Source channel: Kazu’s Recipes
Key ingredients
leaves of Swiss chard, carrot, Half an onion, of garlic, Mushrooms.
Ingredients
- 2 leaves of Swiss chard
- 1 carrot
- Half an onion
- 2 cloves of garlic
- Mushrooms to taste
- About 2 cm of ginger
- Egg
- A little bit of oil
- A teaspoon of toasted sesame oil
- A teaspoon of fish dashi
- 500 ml of water
- A little bit of black pepper
- A little bit of salt
- A little bit of cornstarch dissolved in water
Method
- Cut the Swiss chard into pieces.
- Slice the carrot lengthwise into about 4-finger length pieces.

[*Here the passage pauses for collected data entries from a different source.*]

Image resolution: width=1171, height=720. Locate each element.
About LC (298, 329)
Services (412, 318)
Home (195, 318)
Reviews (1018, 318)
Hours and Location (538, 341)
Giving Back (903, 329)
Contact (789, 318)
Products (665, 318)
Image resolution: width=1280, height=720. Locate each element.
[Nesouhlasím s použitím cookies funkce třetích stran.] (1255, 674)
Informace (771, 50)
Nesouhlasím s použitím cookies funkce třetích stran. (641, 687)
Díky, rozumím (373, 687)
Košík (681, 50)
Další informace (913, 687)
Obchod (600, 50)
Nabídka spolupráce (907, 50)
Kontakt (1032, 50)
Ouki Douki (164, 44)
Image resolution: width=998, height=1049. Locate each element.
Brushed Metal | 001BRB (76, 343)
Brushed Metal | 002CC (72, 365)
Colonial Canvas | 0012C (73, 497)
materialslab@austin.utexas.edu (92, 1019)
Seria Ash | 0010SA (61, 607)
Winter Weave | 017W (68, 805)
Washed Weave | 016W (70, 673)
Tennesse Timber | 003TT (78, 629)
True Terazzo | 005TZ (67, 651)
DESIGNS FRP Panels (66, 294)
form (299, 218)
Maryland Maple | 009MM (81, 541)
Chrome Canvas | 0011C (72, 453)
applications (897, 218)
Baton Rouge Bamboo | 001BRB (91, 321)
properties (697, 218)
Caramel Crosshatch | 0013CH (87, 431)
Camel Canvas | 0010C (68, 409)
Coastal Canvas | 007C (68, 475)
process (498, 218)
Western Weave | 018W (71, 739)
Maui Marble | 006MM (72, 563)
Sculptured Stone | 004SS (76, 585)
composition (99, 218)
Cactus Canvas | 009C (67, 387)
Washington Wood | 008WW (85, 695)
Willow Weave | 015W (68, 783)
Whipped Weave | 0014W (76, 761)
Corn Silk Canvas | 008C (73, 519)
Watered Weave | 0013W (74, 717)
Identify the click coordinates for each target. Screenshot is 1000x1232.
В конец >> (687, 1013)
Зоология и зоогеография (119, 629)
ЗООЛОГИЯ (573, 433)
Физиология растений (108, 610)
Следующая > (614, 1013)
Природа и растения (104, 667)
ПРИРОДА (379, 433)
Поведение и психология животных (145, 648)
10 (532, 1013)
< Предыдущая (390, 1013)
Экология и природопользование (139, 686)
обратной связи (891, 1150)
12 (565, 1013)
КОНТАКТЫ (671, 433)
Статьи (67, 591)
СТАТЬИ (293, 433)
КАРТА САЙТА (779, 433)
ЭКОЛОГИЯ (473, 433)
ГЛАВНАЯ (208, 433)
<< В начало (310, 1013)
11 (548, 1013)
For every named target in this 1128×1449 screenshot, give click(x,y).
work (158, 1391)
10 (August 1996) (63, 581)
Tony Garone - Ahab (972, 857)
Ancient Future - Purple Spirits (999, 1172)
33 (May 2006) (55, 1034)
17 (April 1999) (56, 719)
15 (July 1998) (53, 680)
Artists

- Cut the onion into three parts.
- Slice the garlic.
- Slice the mushrooms.
- Cut the ginger into thin strips.
- In a pan, add a little oil, spread it, and scramble the egg over low heat, stirring well, then turn off and set aside.
- In another pan, add a little oil and sauté the ginger, onion, and garlic for about 1.5 minutes, stirring constantly.
- Add the carrot, cook for about 1.5 minutes.
- Add the mushrooms and Swiss chard, cook for another 1.5 minutes.
- Add black pepper, salt, toasted sesame oil, fish dashi, and water, then bring to a boil.
- Cook over medium heat for 2.5 to 3 minutes.
- Add a small amount of dissolved cornstarch to thicken the soup slightly.
- Add the scrambled eggs to the soup and stir.
- Adjust salt and black pepper to taste, then turn off the heat.